Background: National guidelines recommend antiviral treatment for children with influenza at high-risk for complications regardless of symptom duration. Little is known about concordance of clinical practice with this recommendation.
Methods: We performed a cross-sectional study of outpatient children (1-18 years) at high-risk for complications who were diagnosed with influenza during the 2016-2019 influenza seasons using the MarketScan Medicaid database. High-risk status was determined using an existing definition including age, co-morbidities, and residence in a long-term care facility. The primary outcome was influenza antiviral dispensing within 2 days of influenza diagnosis. We determined patient and provider level factors associated with guideline concordant treatment using multivariable logistic regression.

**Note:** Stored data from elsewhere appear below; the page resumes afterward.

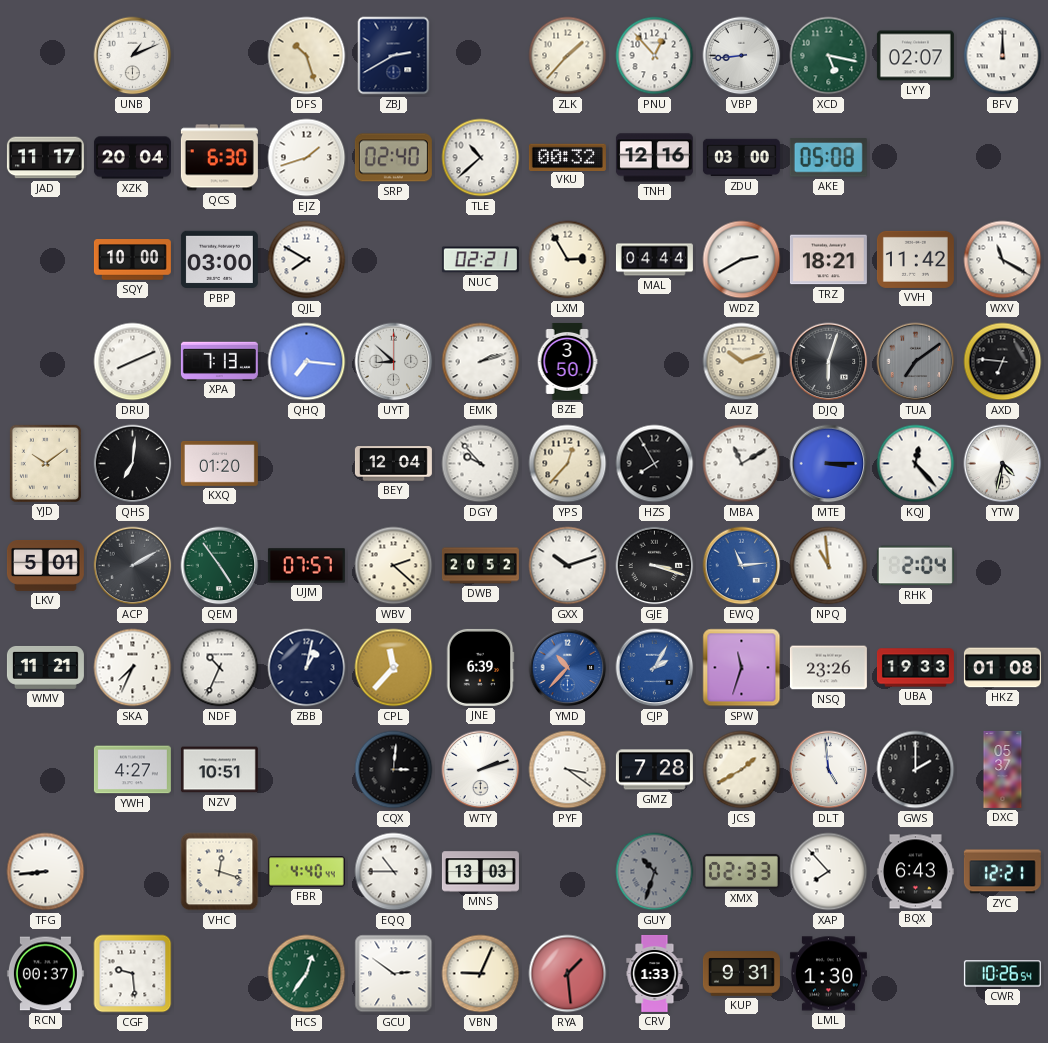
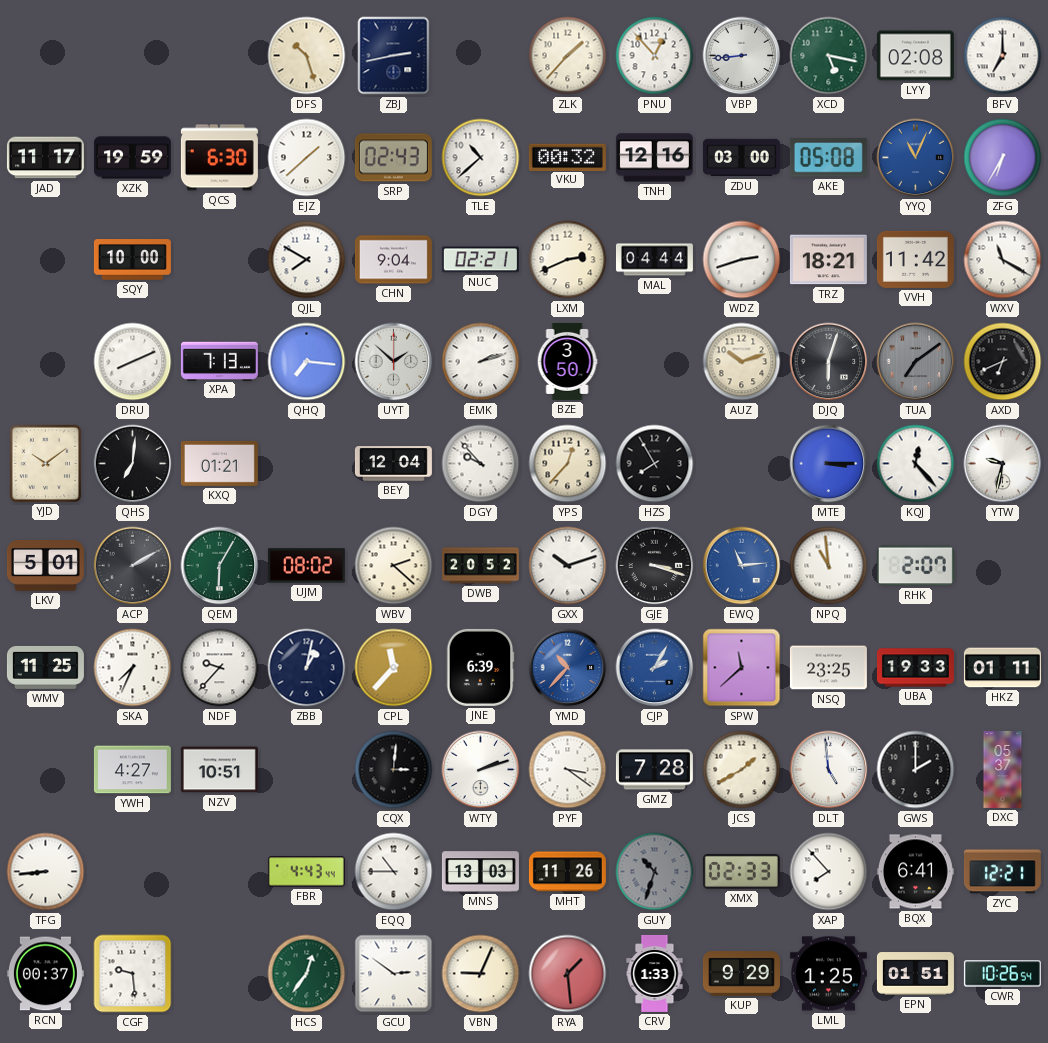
UNB: 1:11 -> none
ZBJ: 2:40 -> 2:43
LYY: 02:07 -> 02:08
BFV: 12:00 -> 7:00
XZK: 20:04 -> 19:59
EJZ: 1:42 -> 1:38
SRP: 02:40 -> 02:43
YYQ: none -> 11:04
ZFG: none -> 6:35
PBP: 03:00 -> none
CHN: none -> 9:04
LXM: 2:55 -> 2:41
WDZ: 2:40 -> 2:42
UYT: 8:52 -> 1:52
AXD: 6:46 -> 6:41
KXQ: 01:20 -> 01:21
MBA: 11:10 -> none
YTW: 4:32 -> 9:32
QEM: 4:54 -> 6:05
UJM: 07:57 -> 08:02
RHK: 2:04 -> 2:07
WMV: 11:21 -> 11:25
NDF: 10:34 -> 9:37
SPW: 11:33 -> 11:38
NSQ: 23:26 -> 23:25
HKZ: 01:08 -> 01:11
VHC: 12:18 -> none
FBR: 4:40 -> 4:43
MHT: none -> 11:26
BQX: 6:43 -> 6:41
KUP: 9:31 -> 9:29
LML: 1:30 -> 1:25
EPN: none -> 01:51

Results: Of the 274,213 children with influenza at high-risk for influenza complications, 11,4863 (58.1%) received antiviral treatment. Antiviral treatment was associated with the presence of asthma (adjusted odds ratio 1.13, 95% CI 1.11, 1.16), immunosuppression (aOR 1.10, 95% CI 1.05, 1.16), complex chronic conditions (aOR 1.04, 95% CI 1.01,1.07) and index encounter in the urgent care setting (aOR 1.3, 95% CI 1.26, 1.34). Factors associated with decreased odds of antiviral treatment include age 2-5 years compared to 6-17 years (aOR 0.95, 95% CI 0.93, 0.97), residing in a chronic care facility (aOR 0.61, 95% CI 0.46, 0.81), and index encounter in an emergency department (aOR 0.66, 95% CI 0.63, 71).
Conclusions: Among children with influenza at high-risk for complications, 42% did not receive guideline concordant antiviral treatment. Further study is needed to elucidate barriers to appropriate use of antivirals in this vulnerable population.